Hörsäle überfüllt? Schafft Euch Plätze – Besetzt die Universitäten!

Bundesweiter Bildungsstreik

,,Wer nicht kämpft, hat schon verloren!“ Bertolt Brecht,,

Linksjugend [´solid], Linke.SDS und DIE LINKE.NRW unterstützt die Forderungen der Studenten, Schüler und Azubis und ruft zur Beteiligung an den dezentralen Protestaktionen am Bildungsstreik-Aktionstag. Zum bundesweiten Bildungsstreik-Aktionstag am 17. November erklärt Derya Kilic, Hochschulpolitische Sprecherin der LINKEN in NRW und Cigdem Kaya Mitglied im Bundesvorstand von Linke.SDS:

Im Juni 2009 sind über 270.000 Menschen auf die Straße gegangen, um die gescheiterte Bildungspolitik der herrschenden etablierten Parteien in die Öffentlichkeit zu bringen und für ihren Forderungen ein Gehör zu finden.
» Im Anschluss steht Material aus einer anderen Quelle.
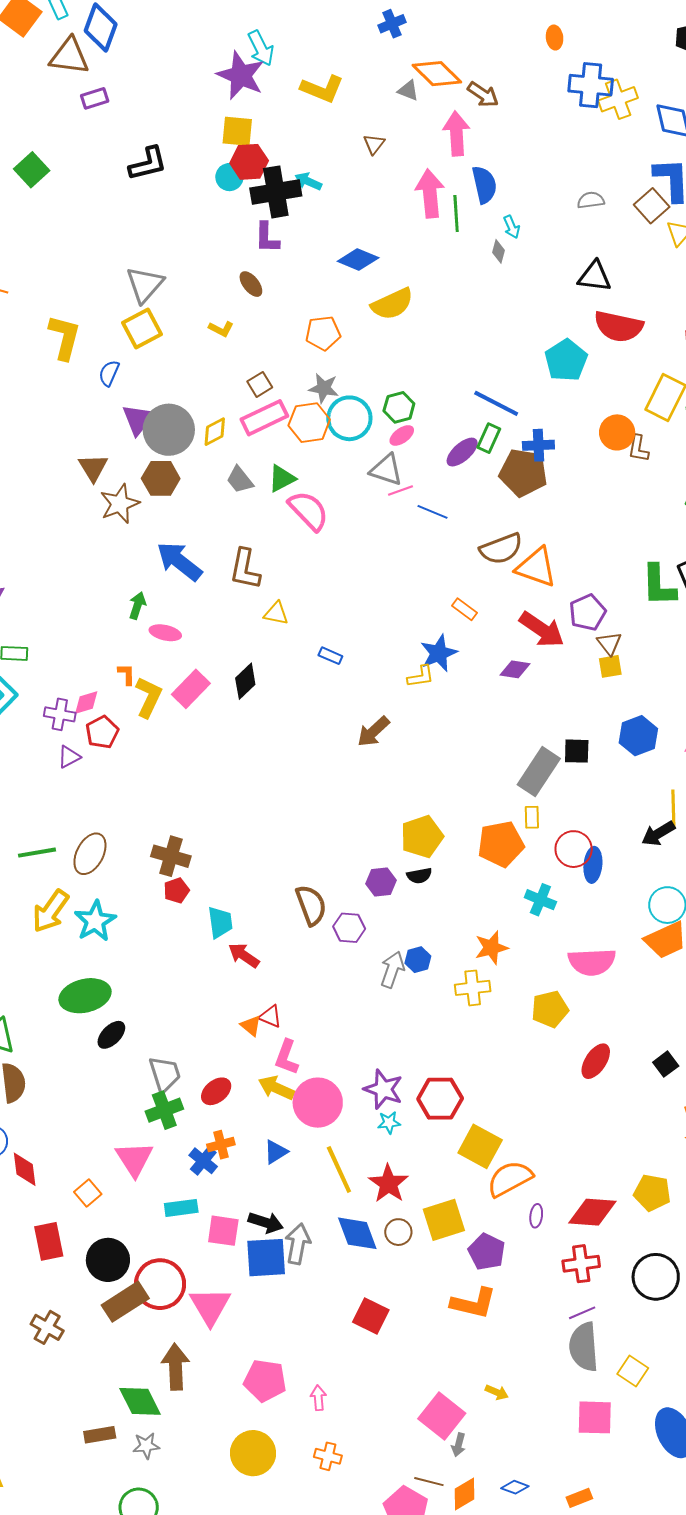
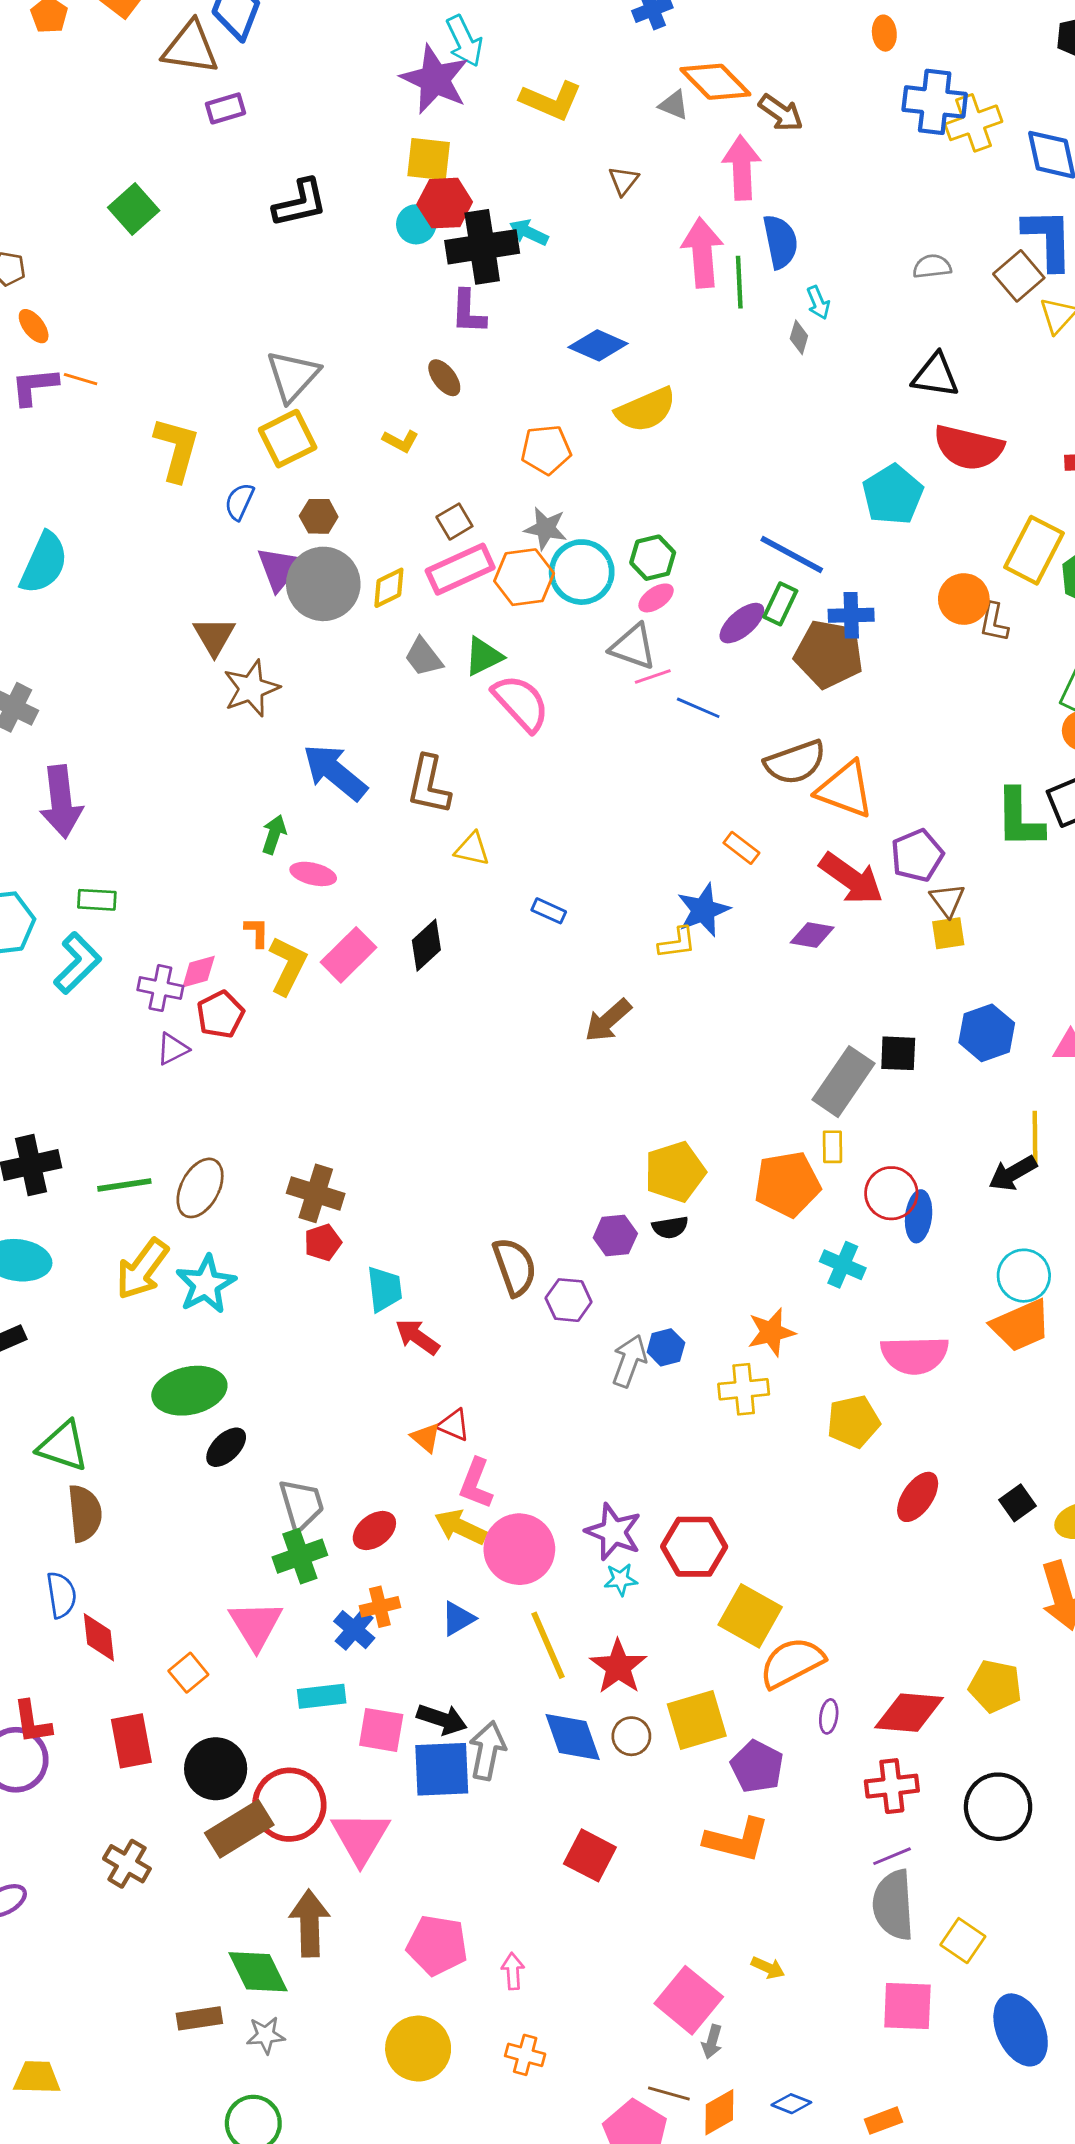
brown hexagon: (161, 478) -> (319, 516), moved, size x0.7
Jetzt werden sie sich nochmal auf der Straße zeigen, mit " Protestaktionen und Kundgebungen, denn ihre Forderungen sind so berechtigt, wie sie bereits 2009 waren. Überfüllte Klassenräume, zu hoher Leistungsdruck durch die Einführung von G8, Bachelor und Master, fehlende Ausbildungsplätze und überfüllte Hörsäle sind nur einige wichtige Gründe, um sich zu empören. Deshalb: Geht auf die Straße, beteiligt Euch an den Aktionen und besetzt die Hörsäle und Klassen! Nur so können wir uns Lautstark gegen die Ignoranz der Regierenden wehren." so Derya Kilic.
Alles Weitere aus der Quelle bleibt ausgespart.